Start of Information provided
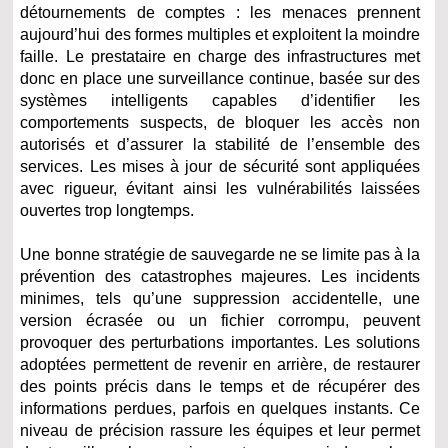
détournements de comptes : les menaces prennent
aujourd’hui des formes multiples et exploitent la moindre
faille. Le prestataire en charge des infrastructures met
donc en place une surveillance continue, basée sur des
systèmes intelligents capables d’identifier les
comportements suspects, de bloquer les accès non
autorisés et d’assurer la stabilité de l’ensemble des
services. Les mises à jour de sécurité sont appliquées
avec rigueur, évitant ainsi les vulnérabilités laissées
ouvertes trop longtemps.
Une bonne stratégie de sauvegarde ne se limite pas à la
prévention des catastrophes majeures. Les incidents
minimes, tels qu’une suppression accidentelle, une
version écrasée ou un fichier corrompu, peuvent
provoquer des perturbations importantes. Les solutions
adoptées permettent de revenir en arrière, de restaurer
des points précis dans le temps et de récupérer des
informations perdues, parfois en quelques instants. Ce
niveau de précision rassure les équipes et leur permet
End of Information provided
■ Assignment ■
Give again, exactly, the lines from the start of the data through the one holding "donc en place"; omit the pictures.

■ Answer area ■
détournements de comptes : les menaces prennent
aujourd’hui des formes multiples et exploitent la moindre
faille. Le prestataire en charge des infrastructures met
donc en place une surveillance continue, basée sur des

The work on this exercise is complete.